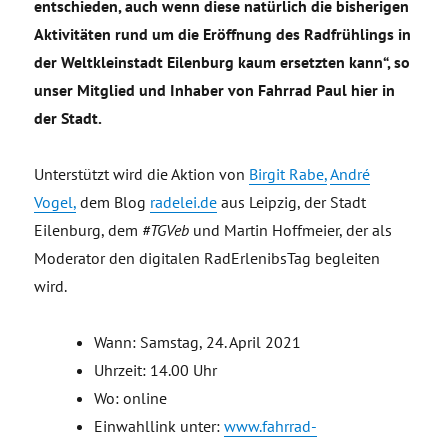
entschieden, auch wenn diese natürlich die bisherigen
Aktivitäten rund um die Eröffnung des Radfrühlings in
der Weltkleinstadt Eilenburg kaum ersetzten kann“, so
unser Mitglied und Inhaber von Fahrrad Paul hier in
der Stadt.
Unterstützt wird die Aktion von
Birgit Rabe,
André
Vogel,
dem Blog
radelei.de
aus Leipzig, der Stadt
Eilenburg, dem
#TGVeb
und Martin Hoffmeier, der als
Moderator den digitalen RadErlenibsTag begleiten
wird.
Wann: Samstag, 24. April 2021
Uhrzeit: 14.00 Uhr
Wo: online
Einwahllink unter:
www.fahrrad-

++++++++

_Instructions to follow_: Each line above with the string "Eilenburg" in it should be located and copied.

_Task response_:
der Weltkleinstadt Eilenburg kaum ersetzten kann“, so
Eilenburg, dem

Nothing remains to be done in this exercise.